## YOUR INSTRUCTIONS
Each entry must be given again exactly as it appears, with images excluded.

## RECORDED DATA
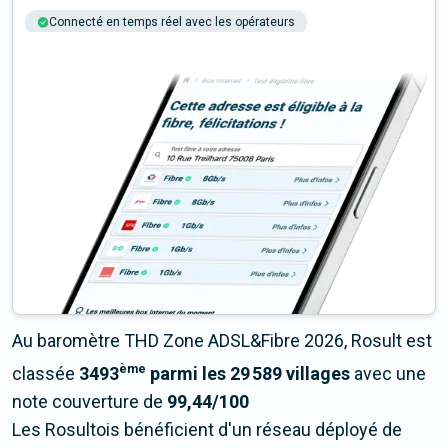
Connecté en temps réel avec les opérateurs
+6M tests chaque année
Multi-opérateurs
Au baromètre THD Zone ADSL&Fibre 2026, Rosult est
ème
classée
3493
parmi les 29 589 villages
avec une
note couverture de
99,44/100
Les Rosultois bénéficient d'un réseau déployé de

## ANSWER SECTION
Connecté en temps réel avec les opérateurs
+6M tests chaque année
Multi-opérateurs
Au baromètre THD Zone ADSL&Fibre 2026, Rosult est
ème
classée
3493
parmi les 29 589 villages
avec une
note couverture de
99,44/100
Les Rosultois bénéficient d'un réseau déployé de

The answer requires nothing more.